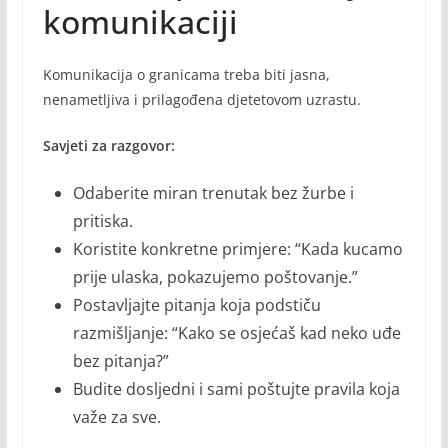
komunikaciji
Komunikacija o granicama treba biti jasna,
nenametljiva i prilagođena djetetovom uzrastu.
Savjeti za razgovor:
Odaberite miran trenutak bez žurbe i
pritiska.
Koristite konkretne primjere: “Kada kucamo
prije ulaska, pokazujemo poštovanje.”
Postavljajte pitanja koja podstiču
razmišljanje: “Kako se osjećaš kad neko uđe
bez pitanja?”
Budite dosljedni i sami poštujte pravila koja
važe za sve.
==================================================
- Task description -
Across the entries, how many lines include the string "koja"? The answer should be only a number.

- Answer to this problem -
2